EFSANEDEN İBARET...
Tamamen sağlıklı beslenmek günümüzde efsaneden ibarettir. Ancak çok az kişi böyle bir efsane diyeti başarı ile sürdürebilir.
İşlenmiş şeker, beyaz un, mısır şurubu, tatlılar, alkollü içecekler, konserve ürünler ve fast-food gıdalar ne kadar çok tüketilirse o kadar fazla vitamin ve mineral eksikliği ortaya çıkar.
GÜYA 'ZENGİN'
İşlenmiş gıdalar tüm besin değerini kaybeder. Şeker, ekmek, makarna ve pirinç bunlar arasında en çok tüketilenlerdir. Gıdaların işlenmesi ile yüzlerce besin maddesi ortadan kalkar. Bu yok olan besin maddelerinin yerine 3-5 tanesi daha sonra eklenerek ambalajlarla güya 'zenginleştirilmiş' olarak etiketlendirilir.
'Zenginleştirilmiş' demek daha önce erken hasat, işleme, saklama ve diğer nedenlerle kaybolmuş olan vitamin ve minerallerin yerine bir takım vitaminminerallerin ilave edilmesidir.
Tam buğday rafine edildiğinde, içindeki lif, mineral, vitamin, fitobesin, antioksidan, antikanserojen besinler ortadan kalkar.
Kural; doğal, taze, yerel, zamanında, bozulmamış, organik, temiz bitkisel besinleri tüketmektir.

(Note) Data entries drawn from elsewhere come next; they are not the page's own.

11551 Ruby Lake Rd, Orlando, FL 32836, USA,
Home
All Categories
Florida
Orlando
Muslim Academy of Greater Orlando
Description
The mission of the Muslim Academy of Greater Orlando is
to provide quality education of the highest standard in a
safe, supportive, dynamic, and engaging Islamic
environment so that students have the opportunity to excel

Sık sık restoranlarda ve dışarıda yemek yemek de aynı şekilde vitamin ve mineral eksikliğine yol açar. Restoranlarda dondurulmuş ve konserve yiyecekler yeniden ısıtılır ve sürekli ısı kaynağı üzerinde bulundurulur.
MİNERAL NEDİR?
Mineraller organik değildirler, cisimlerden oluşurlar. Vitamin ve mineraller enerji sağlamazlar, enerjinin ortaya çıkmasına yardımcı olurlar, metabolizma süreçlerinde önemli roller alırlar. Vitamin ve mineraller vücudun yapı taşları değillerdir. Hücre büyümesi ve dokuların yenilenmesinde yer alırlar. Doğru ve yeterli oranlarda alındıklarında yaşlanma sürecini yavaşlatırlar, hastalıklara karşı vücudu korurlar. Hem kronik hastalıklar hem de akut enfeksiyon hastalıklarına karşı etkilidirler.